Depending on the nature of the deal, the team may be comprised of any or all of the following: legal counsel, accountant, mortgage broker/lender, engineers (mechanical, structural, electrical, geotechnical, environmental), architects, interior designers, appraisers and a real estate broker.
The role of each of these groups is important to understand so that, as a client, you do not expect one to cover a scope that they do not have the expertise in.
Real estate broker — A qualified broker’s initial role should be to negotiate the business terms of the agreement, however, if the right broker is chosen, can add significantly more value in leading the transaction. The broker should be able to provide expertise and advice to their client as to what potential risks exist in the transaction and who to engage to assess these risks fully. Choosing the right broker for a specific transaction with the appropriate experience is of paramount importance.
Legal counsel — Not all lawyers are created equal as it relates to commercial real estate transactions. It is important to determine whether your chosen counsel, or someone in their firm, has experience in negotiating and closing property sale transactions or lease transactions, as each require separate experience. A lawyer with extensive experience in sale transactions may not know a great deal about what is reasonable in a commercial lease and vice versa.

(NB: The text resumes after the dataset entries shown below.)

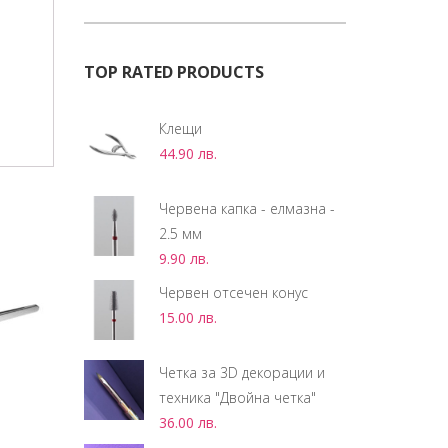
TOP RATED PRODUCTS
Клещи
44.90
лв.
Червена капка - елмазна -
2.5 мм
9.90
лв.
Червен отсечен конус
15.00
лв.
Четка за 3D декорации и
техника "Двойна четка"
36.00
лв.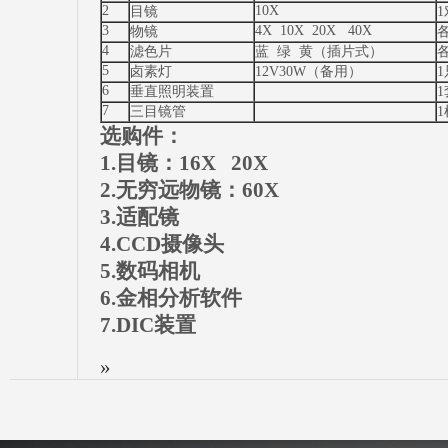
2
10X
目镜
1
3
4X 10X 20X 40X
物镜
4
滤色片
蓝 绿 黄（插片式）
5
卤素灯
12V30W（备用）
1
6
垂直照明装置
1
7
三目镜管
1
选购件：
1.目镜：16X 20X
2.无穷远物镜：60X
3.适配镜
4.CCD摄像头
5.数码相机
6.金相分析软件
7.DIC装置
»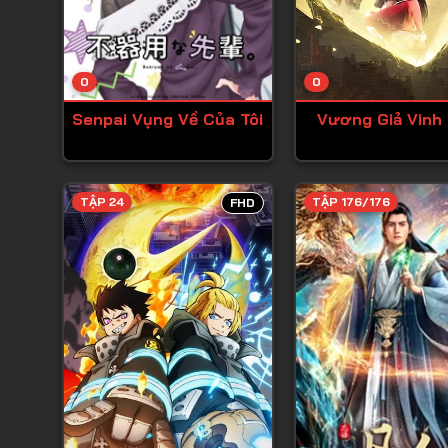
0
0
Senpai Vụng Về Của Tôi
Vương Giả Vinh 
TẬP 24
TẬP 176/176
FHD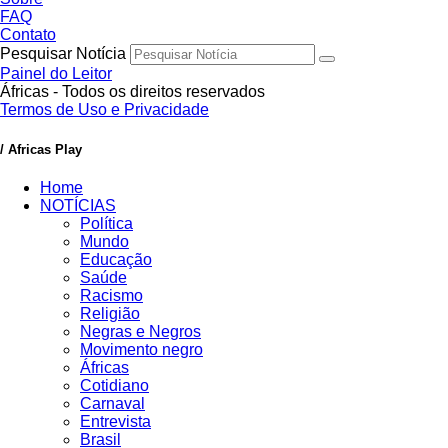
FAQ
Contato
Pesquisar Notícia
Painel do Leitor
Áfricas - Todos os direitos reservados
Termos de Uso e Privacidade
/ Africas Play
Home
NOTÍCIAS
Política
Mundo
Educação
Saúde
Racismo
Religião
Negras e Negros
Movimento negro
Áfricas
Cotidiano
Carnaval
Entrevista
Brasil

Accountant — It is important to engage a professional accountant to review the financial implications of each transaction before entering into a negotiation and to determine whether there are alternative deal structures that can be beneficial to both sides.
Mortgage broker/lender — A commercial mortgage broker and lender can both provide financing options for a transaction, however, the primary difference is that a mortgage broker can “shop” the market through a wide variety of lending sources, while a lender can only speak to its internal sources of funds. A mortgage broker will charge a fee in the event it is able to successfully deliver the necessary financing, however, often the value they deliver is in excess of this cost.

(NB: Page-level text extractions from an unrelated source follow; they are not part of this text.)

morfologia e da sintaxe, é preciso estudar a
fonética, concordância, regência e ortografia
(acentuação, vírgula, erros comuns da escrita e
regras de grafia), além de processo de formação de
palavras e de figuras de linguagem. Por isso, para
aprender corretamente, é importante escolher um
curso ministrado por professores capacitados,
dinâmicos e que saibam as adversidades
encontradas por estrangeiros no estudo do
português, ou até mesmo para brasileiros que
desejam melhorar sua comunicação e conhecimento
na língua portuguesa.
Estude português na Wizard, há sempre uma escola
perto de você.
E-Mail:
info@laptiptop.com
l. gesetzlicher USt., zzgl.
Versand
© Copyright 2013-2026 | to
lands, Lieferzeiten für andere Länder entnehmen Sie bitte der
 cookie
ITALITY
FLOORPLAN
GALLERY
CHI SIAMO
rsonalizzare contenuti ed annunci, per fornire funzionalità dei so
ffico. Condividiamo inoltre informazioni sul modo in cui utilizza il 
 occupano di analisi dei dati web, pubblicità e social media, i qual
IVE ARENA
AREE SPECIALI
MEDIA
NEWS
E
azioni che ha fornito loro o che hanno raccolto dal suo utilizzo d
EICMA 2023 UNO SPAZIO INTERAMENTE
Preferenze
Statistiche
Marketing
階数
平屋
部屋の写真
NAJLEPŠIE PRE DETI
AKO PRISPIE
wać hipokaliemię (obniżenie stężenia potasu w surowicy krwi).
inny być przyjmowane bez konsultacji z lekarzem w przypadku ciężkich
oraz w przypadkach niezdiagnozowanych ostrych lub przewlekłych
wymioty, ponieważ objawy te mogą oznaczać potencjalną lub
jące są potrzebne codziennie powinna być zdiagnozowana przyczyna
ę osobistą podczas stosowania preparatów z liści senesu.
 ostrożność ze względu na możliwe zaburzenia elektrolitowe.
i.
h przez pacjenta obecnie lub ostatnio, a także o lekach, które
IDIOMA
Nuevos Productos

Engineers, architects, interior designers — Depending on what is involved in the transaction, a combination of building and property consultants will likely be required. Some of these requirements are driven by information required by the lender (for example, environmental and building condition reports), and some are driven by a need to understand the costs resulting from the transaction. Choosing the right combination of these consultants is pivotal to reducing risk.

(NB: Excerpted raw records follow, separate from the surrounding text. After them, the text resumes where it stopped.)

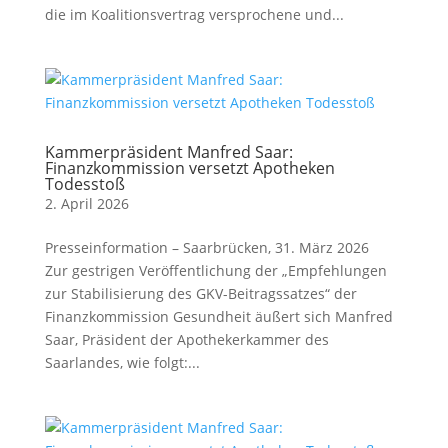
die im Koalitionsvertrag versprochene und...
Kammerpräsident Manfred Saar:
Finanzkommission versetzt Apotheken
Todesstoß
2. April 2026
Presseinformation – Saarbrücken, 31. März 2026
Zur gestrigen Veröffentlichung der „Empfehlungen
zur Stabilisierung des GKV-Beitragssatzes“ der
Finanzkommission Gesundheit äußert sich Manfred
Saar, Präsident der Apothekerkammer des
Saarlandes, wie folgt:...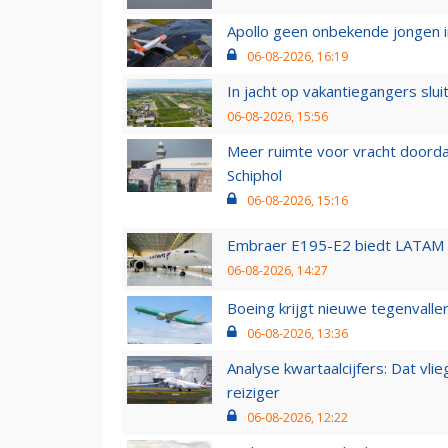
Apollo geen onbekende jongen i
06-08-2026, 16:19
In jacht op vakantiegangers slui
06-08-2026, 15:56
Meer ruimte voor vracht doorda
Schiphol
06-08-2026, 15:16
Embraer E195-E2 biedt LATAM k
06-08-2026, 14:27
Boeing krijgt nieuwe tegenvall
06-08-2026, 13:36
Analyse kwartaalcijfers: Dat vl
reiziger
06-08-2026, 12:22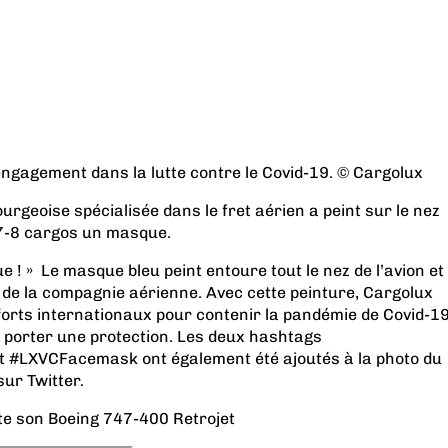
engagement dans la lutte contre le Covid-19. © Cargolux
geoise spécialisée dans le fret aérien a peint sur le nez
7-8 cargos un masque.
! » Le masque bleu peint entoure tout le nez de l’avion et
o de la compagnie aérienne. Avec cette peinture, Cargolux
forts internationaux pour contenir la pandémie de Covid-1
à porter une protection. Les deux hashtags
#LXVCFacemask ont ​​également été ajoutés à la photo du
ur Twitter.
e son Boeing 747-400 Retrojet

Appraiser — While the primary role of an appraiser is to establish value for financing purposes, the appraiser can also serve as an independent advisor to assess potential redevelopment value and prepare feasibility studies for a project. A quality appraiser will use relevant comparables to assess a property’s value, but will also be able to forecast what type of risk factors should be included in a long-term cash flow analysis.
Unless an existing relationship exists that has proven successful with a professional in each one of these areas, interviewing multiple people in each of these specialties to assess their abilities will be time well spent. A professional commercial real estate broker should be able to provide guidance in terms of what specialties are needed and who to speak with in each one.
(Trevor Clay is the chair of the Commercial Division of WinnipegREALTORS®.)